Where this kind of arrangement has worked, private contractors regularly provide comprehensive updates on the operations, detailing ongoing costs, maintenance needs, supply–demand balance, and the status of upcoming phases. The government, as well as nongovernmental organizations and local citizens, can easily and publicly respond to this information, pointing out the deficiencies in the company’s plans so they can be addressed before it is too late. The profession of asset-management specialists is emerging to help both public and private organizations navigate these new types of partnerships, bringing in awareness of best practices from around the world, and helping to define the incentives and procedures that will lead to better results.

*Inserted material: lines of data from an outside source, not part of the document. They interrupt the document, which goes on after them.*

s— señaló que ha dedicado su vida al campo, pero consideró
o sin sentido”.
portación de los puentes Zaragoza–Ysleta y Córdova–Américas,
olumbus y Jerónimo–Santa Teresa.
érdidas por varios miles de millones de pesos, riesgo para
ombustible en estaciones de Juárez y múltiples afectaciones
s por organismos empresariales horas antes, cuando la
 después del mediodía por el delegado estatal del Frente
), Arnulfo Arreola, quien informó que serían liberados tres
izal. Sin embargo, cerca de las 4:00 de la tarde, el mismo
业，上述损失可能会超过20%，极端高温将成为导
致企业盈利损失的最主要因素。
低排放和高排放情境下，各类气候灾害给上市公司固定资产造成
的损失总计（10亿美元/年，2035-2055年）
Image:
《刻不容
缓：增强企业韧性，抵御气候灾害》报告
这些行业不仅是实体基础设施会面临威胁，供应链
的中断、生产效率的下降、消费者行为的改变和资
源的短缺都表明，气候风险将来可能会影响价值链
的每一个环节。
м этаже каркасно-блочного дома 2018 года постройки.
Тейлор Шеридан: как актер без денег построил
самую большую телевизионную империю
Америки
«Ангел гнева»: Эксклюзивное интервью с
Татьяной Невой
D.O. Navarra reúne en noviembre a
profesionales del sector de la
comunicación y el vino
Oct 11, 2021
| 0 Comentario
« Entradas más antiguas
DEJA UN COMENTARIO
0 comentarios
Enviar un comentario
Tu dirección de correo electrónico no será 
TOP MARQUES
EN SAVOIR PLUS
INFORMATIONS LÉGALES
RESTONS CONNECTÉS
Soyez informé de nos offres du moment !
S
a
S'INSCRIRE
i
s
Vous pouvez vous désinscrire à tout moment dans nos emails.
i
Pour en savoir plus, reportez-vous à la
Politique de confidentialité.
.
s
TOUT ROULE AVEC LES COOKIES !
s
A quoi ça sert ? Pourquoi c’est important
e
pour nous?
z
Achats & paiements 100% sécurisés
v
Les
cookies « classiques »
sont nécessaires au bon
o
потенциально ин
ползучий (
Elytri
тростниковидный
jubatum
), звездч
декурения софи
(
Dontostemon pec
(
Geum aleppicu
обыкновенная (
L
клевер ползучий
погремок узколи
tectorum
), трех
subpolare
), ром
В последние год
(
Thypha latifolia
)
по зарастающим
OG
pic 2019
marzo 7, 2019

One last change would also help: In conventional infrastructure initiatives, the same engineers who build the project often have a hand in approving it. That is a recipe for abuse, and it led, in the 1970s, to a backlash; one motto of the antidevelopment movement was “don’t trust the experts.” Both the abuse and the lingering backlash attitude from past abuses must be discarded. The relationship between the builder and the approver must be kept at arm’s length, but it need not be adversarial. There should be a thorough, up-front exercise in cost-benefit analysis, open to all onlookers, done in time to influence the decision. Incentives for meeting goals in quality, longevity, environmental impact, and employment should be clarified before companies bid for a project.
As people pour into cities, the abundance of power, water, and mobility will define their lives. Problems like this $40 trillion challenge are not solved overnight, and muddling through will probably work, as a substitute for strategy, for another five years. But the sooner we think about it comprehensively, the less expensive the solution will be.
In the end, some cities will organize their infrastructure more effectively than others. They will figure out how to balance public and private interests; how to put the right incentives in place for resilience and growth; and how to leverage the relationships between water, power, and transportation. They will become the cities of opportunity; they will be the cities, for example, where many readers of this magazine will choose to work and live. They will become centers of growth and innovation for the farsighted companies of the next 100 years. And they will become magnets for humanity, standing on the platform of quality infrastructure: a platform that goes generally unnoticed — except when it doesn’t work.![]()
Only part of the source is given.